Au lycée, peut-être que Madame Sanders, l’infirmière…
- On oublie ça, Nancy. S’il te plaît…
En repensant à son dernier été avec Nola, Nancy eut les larmes aux yeux.
- Que s’était-il passé en Alabama ? demandai-je.
- Je n’en sais rien. Je ne l’ai jamais su. Nola ne me l’a jamais dit.
- Est-ce lié à leur départ ?
- Je ne sais pas. J’aimerais pouvoir vous aider, mais je ne sais pas.
- Et ce chagrin d’amour, saviez-vous de qui il s’agissait ?
- Non, répondit Nancy.
Je me doutais qu’il était lié à Harry; j’avais cependant besoin de savoir si elle-
même le savait.
- Mais vous étiez au courant qu’el e voyait quelqu’un, dis-je. Si je ne me trompe pas, c’était l’époque où vous vous serviez d’alibi mutuel pour aller voir des garçons.
Elle esquissa un sourire.
- Je vois que vous êtes bien renseigné… Les premières fois où nous l’avons fait, c’était pour aller passer une journée à Concord. Pour nous, Concord, c’était la grande aventure, il y avait toujours quelque chose à y faire. Nous avions l’impression d’être des grandes dames. Ensuite nous avons remis ça, moi pour aller seule sur le bateau de mon petit ami de l’époque, et elle pour… Vous savez, à l’époque je me doutais déjà que Nola voyait un homme plus âgé. Elle m’en parlait à demi-mot.
- Donc vous saviez, pour elle et Harry Quebert…
Elle répondit spontanément :
- Mon Dieu, non !
- Comment ça, non ? Vous venez de me dire que Nola voyait un homme plus âgé.
Il y eut un silence gênant. Je compris alors que Nancy avait connaissance d’une information qu’elle n’avait aucune envie de partager.
- Qui était cet homme ? demandai-je.

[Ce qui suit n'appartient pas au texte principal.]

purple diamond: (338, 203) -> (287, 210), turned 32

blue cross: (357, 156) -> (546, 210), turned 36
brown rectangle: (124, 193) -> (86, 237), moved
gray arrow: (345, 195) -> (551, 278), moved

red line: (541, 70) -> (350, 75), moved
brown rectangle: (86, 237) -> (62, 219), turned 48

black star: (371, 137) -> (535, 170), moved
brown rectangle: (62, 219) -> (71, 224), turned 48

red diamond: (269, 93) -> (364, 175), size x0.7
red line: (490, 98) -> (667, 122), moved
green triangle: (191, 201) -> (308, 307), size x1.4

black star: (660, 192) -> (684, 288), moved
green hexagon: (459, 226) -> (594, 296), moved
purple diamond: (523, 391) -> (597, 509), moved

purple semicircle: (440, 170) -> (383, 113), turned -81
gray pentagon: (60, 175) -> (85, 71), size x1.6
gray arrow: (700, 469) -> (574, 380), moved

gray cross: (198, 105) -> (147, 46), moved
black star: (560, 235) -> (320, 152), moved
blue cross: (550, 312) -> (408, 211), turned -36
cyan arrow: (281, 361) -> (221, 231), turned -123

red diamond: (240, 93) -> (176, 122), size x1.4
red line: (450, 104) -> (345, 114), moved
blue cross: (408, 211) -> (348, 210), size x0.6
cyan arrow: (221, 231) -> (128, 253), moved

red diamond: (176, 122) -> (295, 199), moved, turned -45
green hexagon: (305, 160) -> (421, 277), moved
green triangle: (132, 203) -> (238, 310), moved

Ce n’était pas Harry Quebert, hein ?
Madame Hattaway, je sais que vous ne me connaissez pas, que je débarque comme ça et que je vous force à fouiller dans votre mémoire. Si j’avais plus de temps devant moi, je ferais les choses mieux. Mais le temps presse : Harry Quebert croupit en prison alors que j’ai la conviction qu’il n’a pas tué Nola. Donc, si vous savez quelque chose qui peut m’aider, vous devez me le dire.
- J’ignorais tout pour Harry, confia-t-elle. Nola ne me l’a jamais dit. Je l’ai appris par la télévision il y a dix jours, comme tout le monde… Mais el e m’a parlé d’un homme. Oui, je savais qu’elle avait eu une liaison avec un homme beaucoup plus âgé.
Mais cet homme n’était pas Harry Quebert.
Je restai complètement abasourdi.
- Mais quand était-ce ? demandai-je.
- Je ne me rappelle plus de toute l’histoire en détail, cela fait trop longtemps, mais je puis vous assurer qu’à l’été 1975, l’été où Harry Quebert a débarqué ici, Nola a entretenu une relation avec un homme d’une quarantaine d’années.
- Quarante ans ? Est-ce que vous vous rappelez de son nom ?
- Ça, je ne risque pas de l’oublier. C’était Elijah Stern, probablement un des hommes les plus riches du New Hampshire.